POJ 3084 Panic Room（最大流最小割）

Description

You are the lead programmer for the Securitron 9042, the latest and greatest in home security software from Jellern Inc. (Motto: We secure your stuff so YOU can't even get to it). The software is designed to "secure" a room; it does this by determining the minimum number of locks it has to perform to prevent access to a given room from one or more other rooms. Each door connects two rooms and has a single control panel that will unlock it. This control panel is accessible from only one side of the door. So, for example, if the layout of a house looked like this:    with rooms numbered 0-6 and control panels marked with the letters "CP" (each next to the door it can unlock and in the room that it is accessible from), then one could say that the minimum number of locks to perform to secure room 2 from room 1 is two; one has to lock the door between room 2 and room 1 and the door between room 3 and room 1. Note that it is impossible to secure room 2 from room 3, since one would always be able to use the control panel in room 3 that unlocks the door between room 3 and room 2. 

Input

Input to this problem will begin with a line containing a single integer x indicating the number of datasets. Each data set consists of two components:

1. Start line – a single line "m n" (1 <=m<= 20; 0 <=n<= 19) where m indicates the number of rooms in the house and n indicates the room to secure (the panic room).
2. Room list – a series of m lines. Each line lists, for a single room, whether there is an intruder in that room ("I" for intruder, "NI" for no intruder), a count of doors c (0 <= c <= 20) that lead to other rooms and have a control panel in this room, and a list of rooms that those doors lead to. For example, if room 3 had no intruder, and doors to rooms 1 and 2, and each of those doors' control panels were accessible from room 3 (as is the case in the above layout), the line for room 3 would read "NI 2 1 2". The first line in the list represents room 0. The second line represents room 1, and so on until the last line, which represents room m - 1. On each line, the rooms are always listed in ascending order. It is possible for rooms to be connected by multiple doors and for there to be more than one intruder!

Output

For each dataset, output the fewest number of locks to perform to secure the panic room from all the intruders. If it is impossible to secure the panic room from all the intruders, output "PANIC ROOM BREACH". Assume that all doors start out unlocked and there will not be an intruder in the panic room.
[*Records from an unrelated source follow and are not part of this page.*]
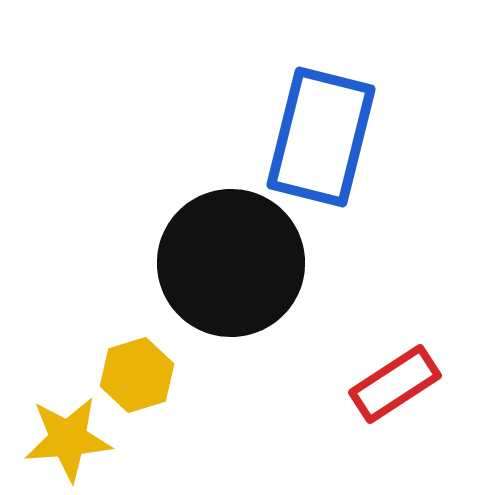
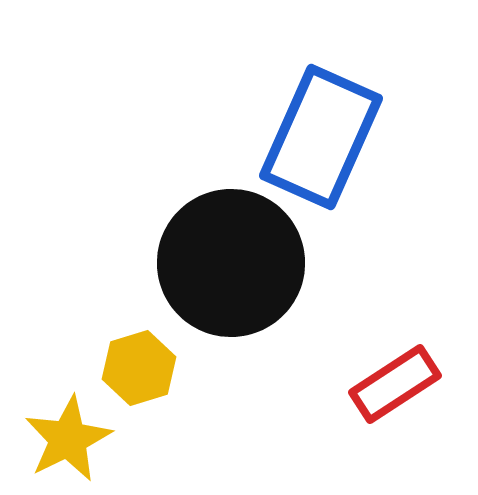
blue rectangle: rotated 10 degrees clockwise
yellow hexagon: moved 2 px right, 7 px up
yellow star: rotated 22 degrees counterclockwise
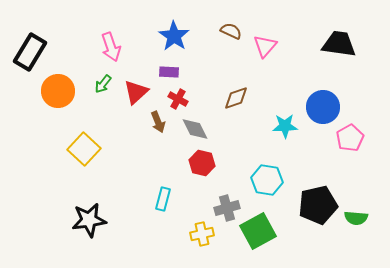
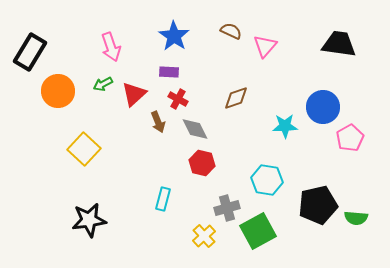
green arrow: rotated 24 degrees clockwise
red triangle: moved 2 px left, 2 px down
yellow cross: moved 2 px right, 2 px down; rotated 30 degrees counterclockwise
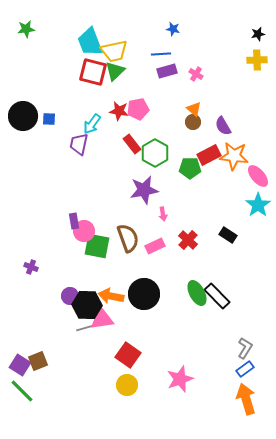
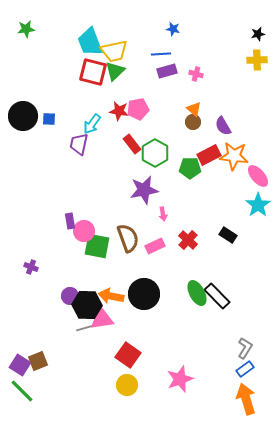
pink cross at (196, 74): rotated 16 degrees counterclockwise
purple rectangle at (74, 221): moved 4 px left
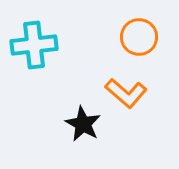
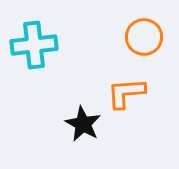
orange circle: moved 5 px right
orange L-shape: rotated 135 degrees clockwise
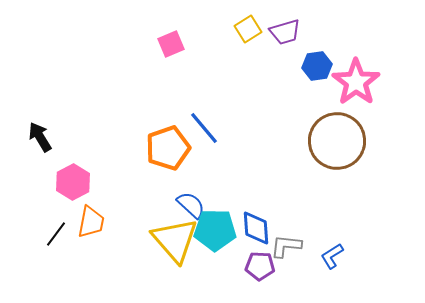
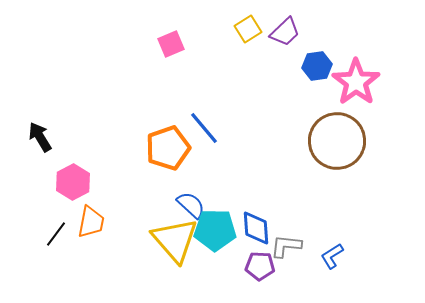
purple trapezoid: rotated 28 degrees counterclockwise
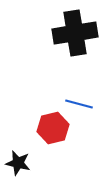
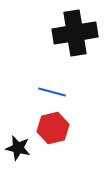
blue line: moved 27 px left, 12 px up
black star: moved 15 px up
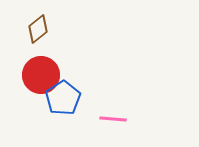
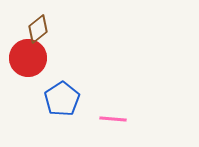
red circle: moved 13 px left, 17 px up
blue pentagon: moved 1 px left, 1 px down
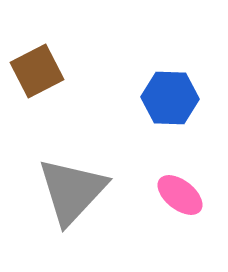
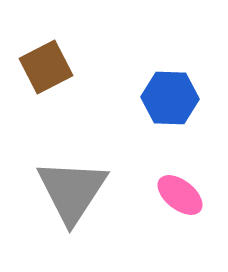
brown square: moved 9 px right, 4 px up
gray triangle: rotated 10 degrees counterclockwise
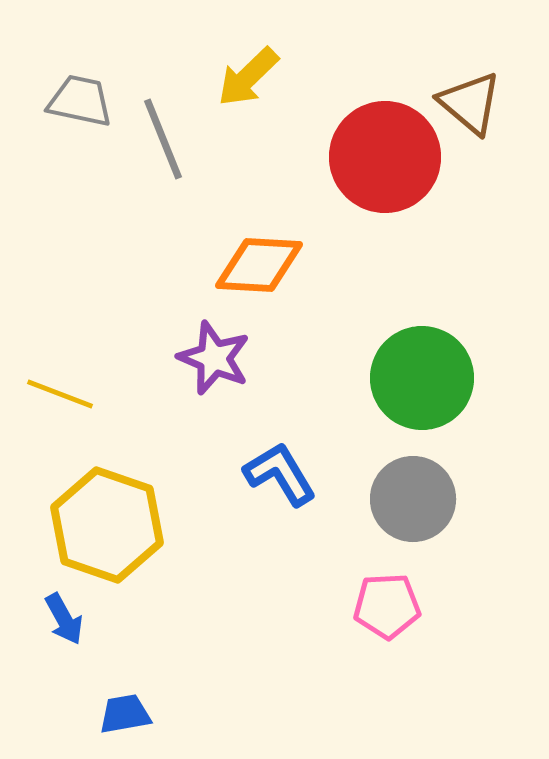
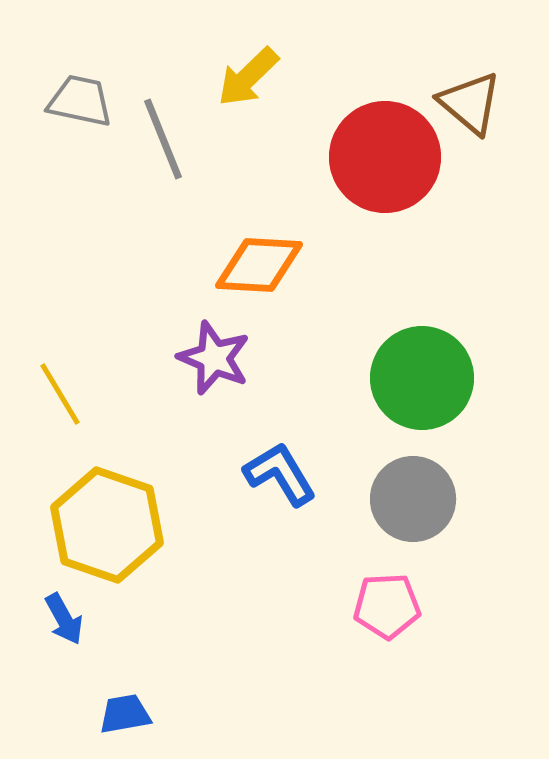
yellow line: rotated 38 degrees clockwise
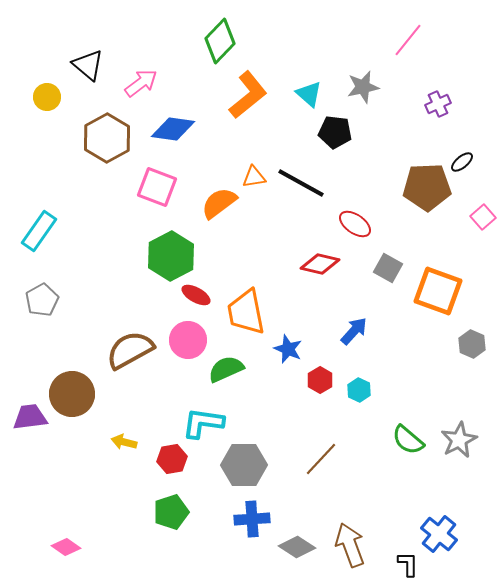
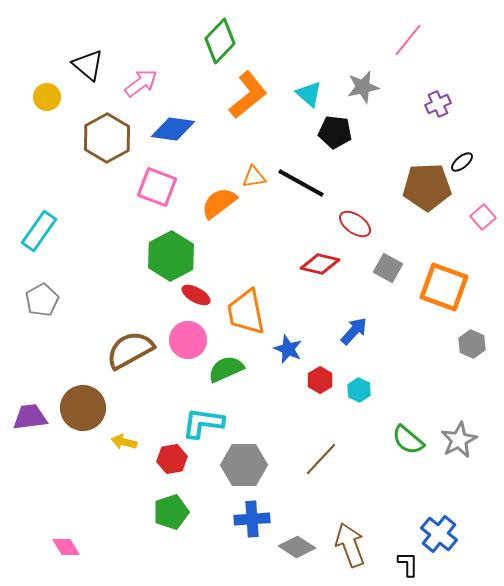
orange square at (438, 291): moved 6 px right, 4 px up
brown circle at (72, 394): moved 11 px right, 14 px down
pink diamond at (66, 547): rotated 24 degrees clockwise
题目大意：有n个房间，若干扇门，门是单向的，只能从一边上锁（如一道门连接a→b，任何时刻都能从a走到b，但上了锁之后就不能从b走到a了）。现在有些坏蛋入侵了一些房间，你不想让他们来到你的房间，问最少要锁上多少扇门，若全锁上都木有用……就……

思路：新建一个源点S，从S到坏蛋们入侵的房间连一条容量为无穷大的边，对每扇门a→b，连一条边a→b容量为无穷大，连b→a容量为1。若最大流≥无穷大（我是增广到一条容量为无穷大的路径直接退出），则无解（死定啦死定啦），否则最大流为答案。实则为求最小割，好像不需要解释了挺好理解的……

#include <cstdio>
#include <cstring>
#include <algorithm>
#include <queue>
using namespace std;

const int MAXN = 25;
const int MAXE = 3010;
const int INF = 0x3fff3fff;

struct SAP {
    int head[MAXN], dis[MAXN], pre[MAXN], cur[MAXN], gap[MAXN];
    int to[MAXE], next[MAXE], flow[MAXE];
    int n, st, ed, ecnt;

    void init() {
        memset(head, 0, sizeof(head));
        ecnt = 2;
    }

    void add_edge(int u, int v, int c) {
        to[ecnt] = v; flow[ecnt] = c; next[ecnt] = head[u]; head[u] = ecnt++;
        to[ecnt] = u; flow[ecnt] = 0; next[ecnt] = head[v]; head[v] = ecnt++;
        //printf("%d->%d flow = %d
", u, v, c);
    }

    void bfs() {
        memset(dis, 0x3f, sizeof(dis));
        queue<int> que; que.push(ed);
        dis[ed] = 0;
        while(!que.empty()) {
            int u = que.front(); que.pop();
            ++gap[dis[u]];
            for(int p = head[u]; p; p = next[p]) {
                int &v = to[p];
                if(flow[p ^ 1] && dis[v] > n) {
                    dis[v] = dis[u] + 1;
                    que.push(v);
                }
            }
        }
    }

    int Max_flow(int ss, int tt, int nn) {
        st = ss; ed = tt; n = nn;
        int ans = 0, minFlow = INF, u;
        for(int i = 0; i <= n; ++i) {
            cur[i] = head[i];
            gap[i] = 0;
        }
        u = pre[st] = st;
        bfs();
        while(dis[st] < n) {
            bool flag = false;
            for(int &p = cur[u]; p; p = next[p]) {
                int &v = to[p];
                if(flow[p] && dis[u] == dis[v] + 1) {
                    flag = true;
                    minFlow = min(minFlow, flow[p]);
                    pre[v] = u;
                    u = v;
                    if(u == ed) {
                        if(minFlow == INF) return INF;//no ans
                        ans += minFlow;
                        while(u != st) {
                            u = pre[u];
                            flow[cur[u]] -= minFlow;
                            flow[cur[u] ^ 1] += minFlow;
                        }
                        minFlow = INF;
                    }
                    break;
                }
            }
            if(flag) continue;
            int minDis = n - 1;
            for(int p = head[u]; p; p = next[p]) {
                int &v = to[p];
                if(flow[p] && minDis > dis[v]) {
                    minDis = dis[v];
                    cur[u] = p;
                }
            }
            if(--gap[dis[u]] == 0) break;
            gap[dis[u] = minDis + 1]++;
            u = pre[u];
        }
        return ans;
    }
} G;

char s[5];
int n, ss, tt, T, c, x;

int main() {
    scanf("%d", &T);
    while(T--) {
        scanf("%d%d", &n, &tt);
        ss = n;
        G.init();
        for(int i = 0; i < n; ++i) {
            scanf("%s%d", s, &c);
            while(c--) {
                scanf("%d", &x);
                G.add_edge(i, x, INF);
                G.add_edge(x, i, 1);
            }
            if(s[0] == 'I') G.add_edge(ss, i, INF);
        }
        int ans = G.Max_flow(ss, tt, ss);
        if(ans == INF) puts("PANIC ROOM BREACH");
        else printf("%d
", ans);
    }
}